From March 1 the price of a pint in Wetherspoon pubs across the UK has increased by 10p outside of London, and 20p in the capital.
Eddie Gherson, a spokesperson for the pub chain, explained that the 2-4% increase was not unprecedented, and that they believe their “drinks offer still represents great value for money.”
There are accusations that the price of a pint in some Wetherspoon establishments has actually increased even further. One disgruntled customer at The Powder Monkey, Exmouth, claimed that the price of Ruddles had increased from 99p to £1.49. The customer stated: “I had to get my card out for the second pint…It didn’t ruin my evening, but it was something I wasn’t expecting.” However, the 99p pricing of Ruddles was not actually the norm, but rather part of a series of deals Wetherspoon pubs ran from last November until the end of February.
Wetherspoon has made a name for itself due to highly competitive pricing.

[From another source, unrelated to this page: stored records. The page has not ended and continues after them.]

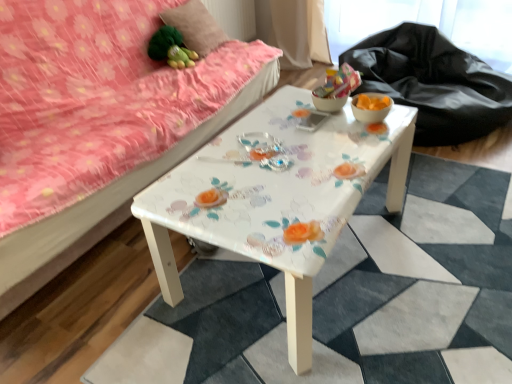 Question: Does point (388, 99) appear closer or farther from the camera than point (204, 33)?

Choices:
 (A) closer
 (B) farther

Answer: (A)

Question: Is matte orange glass bowl at right, which is the 1th glass bowl from right to left, bigger or smaller than fluffy pink pillow at upper left?

Choices:
 (A) big
 (B) small

Answer: (B)

Question: Which of these objects is positioned closest to the matte orange glass bowl at right, which is the 1th glass bowl from right to left?

Choices:
 (A) translucent glass bowl at center, the 2th glass bowl in the right-to-left sequence
 (B) white glossy table at center
 (C) black fabric at upper right
 (D) pink floral fabric studio couch at upper left
 (E) fluffy pink pillow at upper left

Answer: (A)

Question: Estimate the real-world distances between objects in this image. Which object is farther from the fluffy pink pillow at upper left?

Choices:
 (A) white glossy table at center
 (B) green fabric toy at upper left
 (C) matte orange glass bowl at right, the second glass bowl viewed from the left
 (D) black fabric at upper right
 (E) translucent glass bowl at center, acting as the first glass bowl starting from the left

Answer: (C) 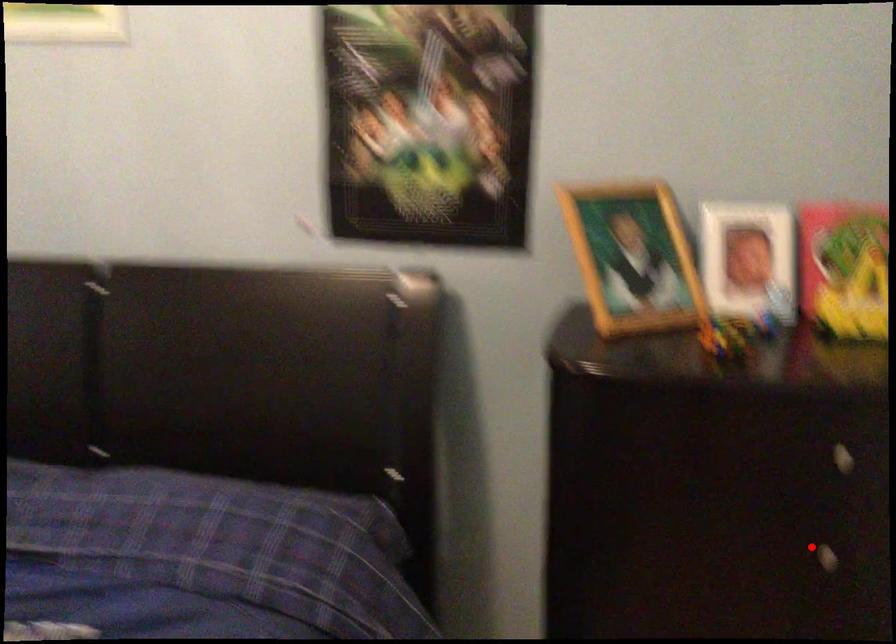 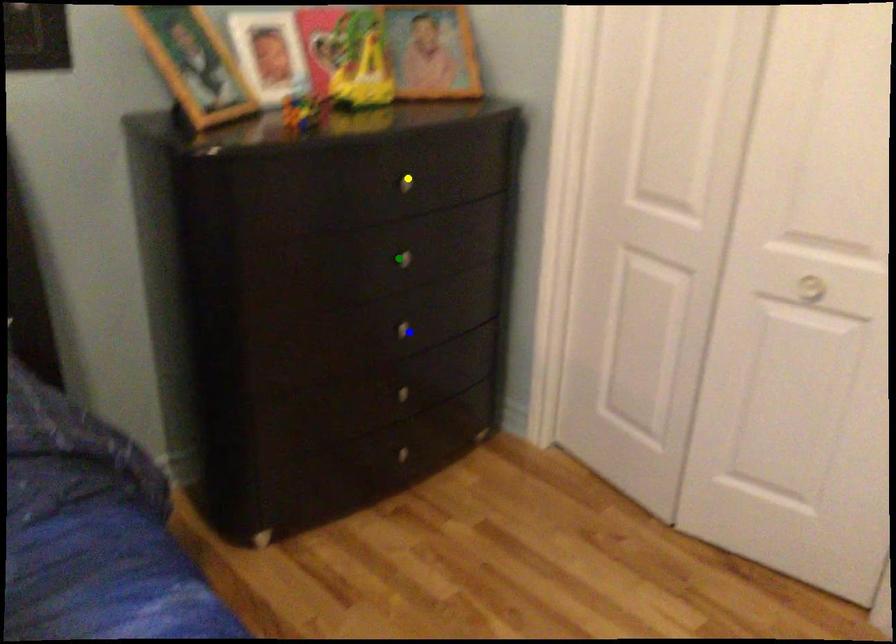 Question: I am providing you with two images of the same scene from different viewpoints. A red point is marked on the first image. You are given multiple points on the second image. Which mark in image 2 goes with the point in image 1?

Choices:
 (A) green point
 (B) yellow point
 (C) blue point

Answer: (A) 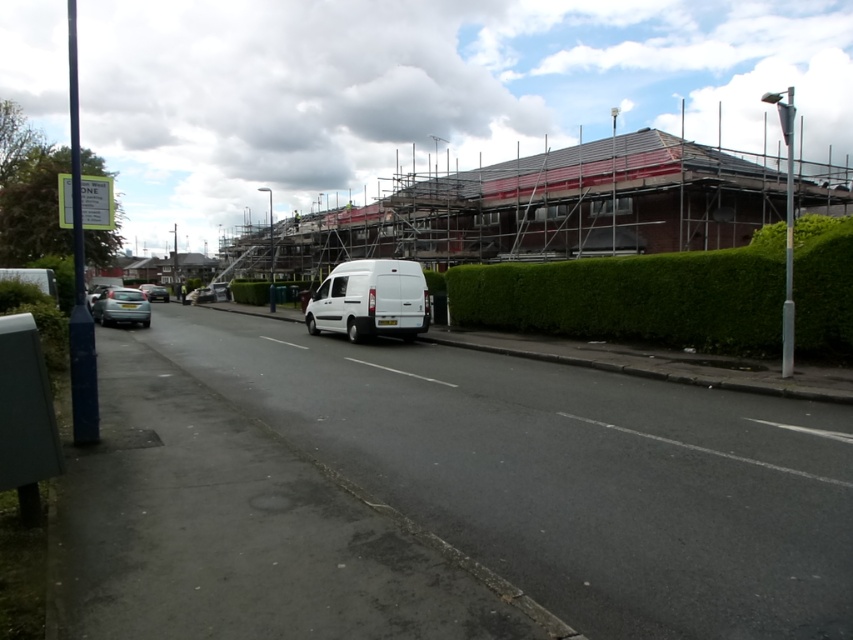 You are a delivery driver who needs to park your metallic silver car at lower left near the green leafy hedge at center. The parking spot is exactly between them. Is there enough space for your car, which is 4.5 meters long, to fit in the parking spot?

The distance between the green leafy hedge at center and the metallic silver car at lower left is 17.76 meters. Since the parking spot is exactly between them, the available space is 17.76 meters divided by 2 equals 8.88 meters. The metallic silver car at lower left is 4.5 meters long, so it can fit comfortably within the 8.88 meters of space available.

You are a pedestrian standing on the sidewalk near the blue pole. You want to cross the road to reach the construction site. Which car, the metallic silver car at lower left or the silver metallic car at center, is closer to you?

The metallic silver car at lower left is closer to you because it is in front of the silver metallic car at center. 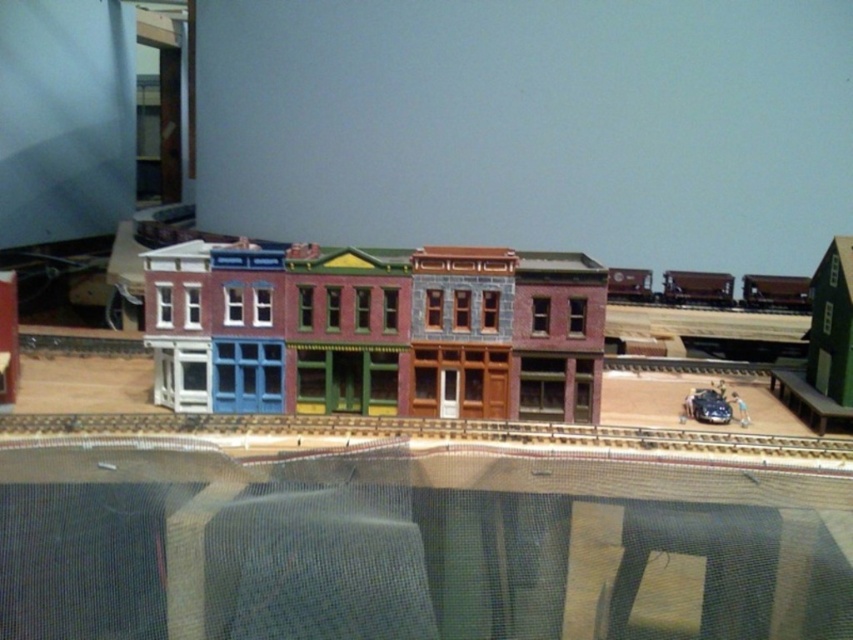 You are a toy train operator who needs to navigate your train along the metallic silver train track at center. The multicolored painted building at center is in the way. Is there enough vertical clearance for the train to pass underneath the building?

The multicolored painted building at center is located above the metallic silver train track at center, so there is sufficient vertical clearance for the train to pass underneath the building without any issues.

You are a model train engineer who wants to place a new train car that is 5 inches long on the metallic silver train track at center. The multicolored painted building at center is in the way. Can you fit the train car on the track without hitting the building?

The multicolored painted building at center and metallic silver train track at center are 4.79 inches apart from each other. Since the train car is 5 inches long, it would extend beyond the space between them, so the train car cannot fit without hitting the building.

You are a model train enthusiast who wants to place a new toy car that is 10 cm long in the scene. Given the multicolored painted building at center and the shiny silver train car at center, which object can the toy car fit in front of without overlapping?

The toy car can fit in front of the shiny silver train car at center because it is smaller than the multicolored painted building at center, so there is enough space in front of it for the car. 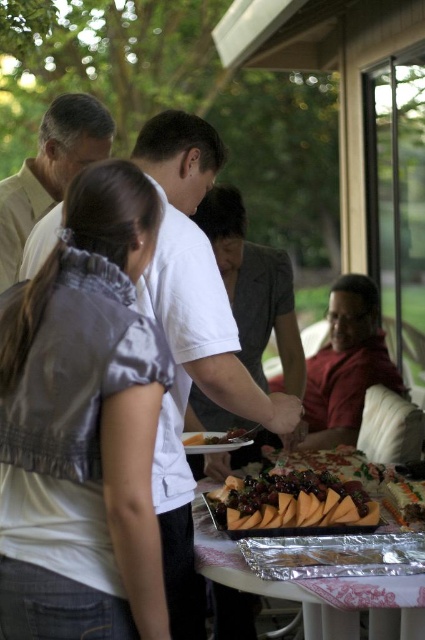 Is gray satin blouse at center shorter than matte gray dress at center?

Yes, gray satin blouse at center is shorter than matte gray dress at center.

Can you confirm if gray satin blouse at center is taller than matte gray dress at center?

No.

Where is `gray satin blouse at center`? This screenshot has width=425, height=640. gray satin blouse at center is located at coordinates (93, 376).

Does point (98, 353) come in front of point (359, 316)?

Yes.

Between point (16, 378) and point (345, 285), which one is positioned in front?

Positioned in front is point (16, 378).

Where is `gray satin blouse at center`? The image size is (425, 640). gray satin blouse at center is located at coordinates (93, 376).

Is light brown shirt at upper left positioned in front of sliced cheese at center?

No, it is not.

In the scene shown: Does light brown shirt at upper left have a greater height compared to sliced cheese at center?

Yes, light brown shirt at upper left is taller than sliced cheese at center.

Measure the distance between point (33, 157) and camera.

7.38 feet

At what (x,y) coordinates should I click in order to perform the action: click on light brown shirt at upper left. Please return your answer as a coordinate pair (x, y). This screenshot has height=640, width=425. Looking at the image, I should click on (50, 172). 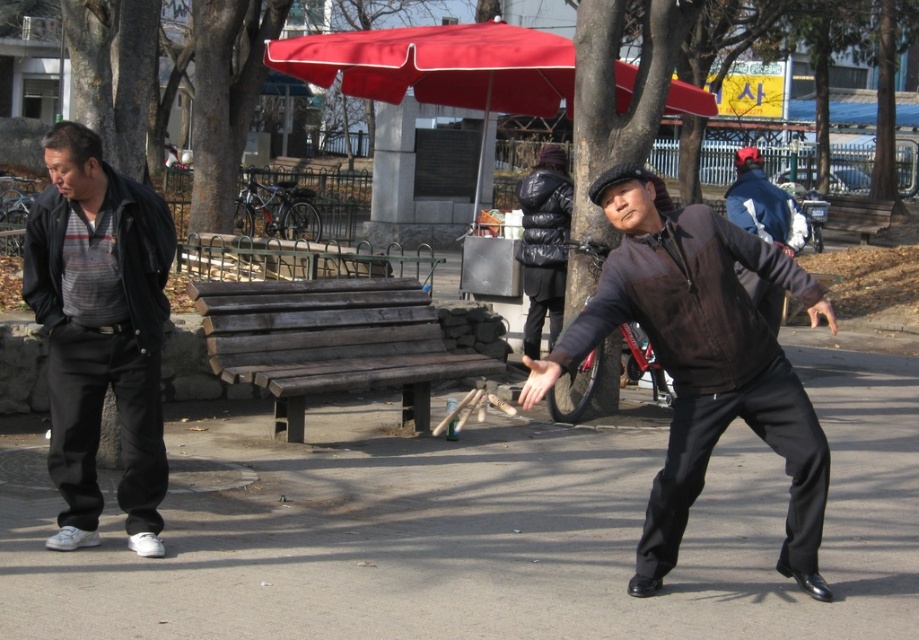 Question: Estimate the real-world distances between objects in this image. Which object is farther from the red fabric umbrella at upper center?

Choices:
 (A) brown suede jacket at center
 (B) dark brown wood bench at center

Answer: (A)

Question: In this image, where is dark brown wood bench at center located relative to dark brown leather jacket at center?

Choices:
 (A) above
 (B) below

Answer: (B)

Question: Which of the following is the closest to the observer?

Choices:
 (A) brown suede jacket at center
 (B) dark brown wood bench at center
 (C) red fabric umbrella at upper center
 (D) matte black jacket at left

Answer: (A)

Question: Can you confirm if dark brown wood bench at center is bigger than red fabric umbrella at upper center?

Choices:
 (A) yes
 (B) no

Answer: (B)

Question: Where is matte black jacket at left located in relation to dark brown wood bench at center in the image?

Choices:
 (A) right
 (B) left

Answer: (B)

Question: Which point is farther from the camera taking this photo?

Choices:
 (A) (777, 394)
 (B) (753, 195)

Answer: (B) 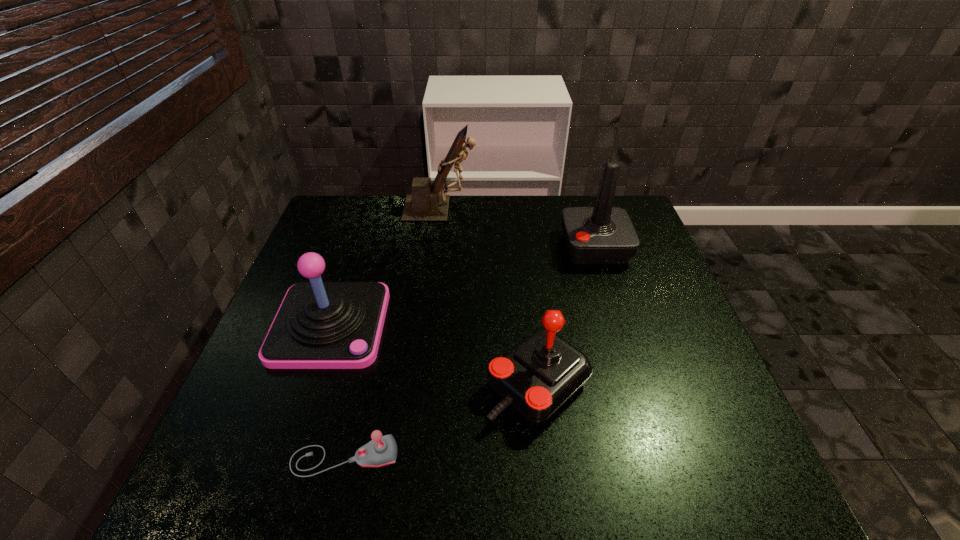 Locate an element on the screen. figurine is located at coordinates (425, 204).

Identify the location of the tallest joystick. (603, 234).

Identify the location of the farthest joystick. (603, 234).

In order to click on the fourth object from left to right in this screenshot , I will do `click(539, 375)`.

Identify the location of the nearest object. This screenshot has width=960, height=540. (382, 450).

Find the location of a particular element. The width and height of the screenshot is (960, 540). the shortest object is located at coordinates (382, 450).

This screenshot has height=540, width=960. In order to click on vacant space situated 0.210m on the front-facing side of the farthest object in this screenshot , I will do `click(540, 209)`.

Where is `free space located on the back of the rightmost joystick`? Image resolution: width=960 pixels, height=540 pixels. free space located on the back of the rightmost joystick is located at coordinates (583, 208).

Locate an element on the screen. Image resolution: width=960 pixels, height=540 pixels. vacant space situated on the right of the third joystick from left to right is located at coordinates (636, 384).

Where is `vacant space located 0.370m on the back of the shortest joystick`? This screenshot has height=540, width=960. vacant space located 0.370m on the back of the shortest joystick is located at coordinates (380, 303). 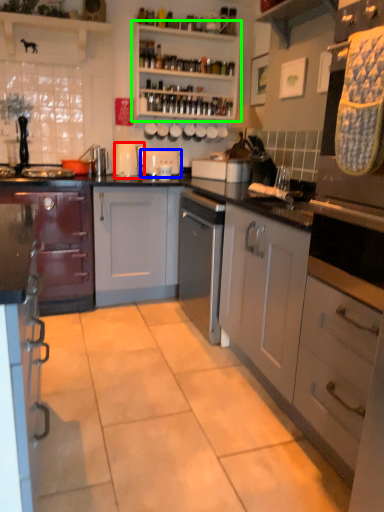 Question: Based on their relative distances, which object is nearer to kitchen appliance (highlighted by a red box)? Choose from appliance (highlighted by a blue box) and shelf (highlighted by a green box).

Choices:
 (A) appliance
 (B) shelf

Answer: (A)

Part of what has enabled Wetherspoon to undercut its competitors has been that the pubs are free houses, and are therefore not obliged to buy from specific breweries but can instead work with suppliers offering the lowest prices.
However, as the cost of living crisis worsens, prices for food, drink and heating are anticipated to rise dramatically. The price of beer production was already on the up prior to the Russian invasion of Ukraine, with the war exacerbating the problem due to Ukraine being one of the top five barley producers in the world.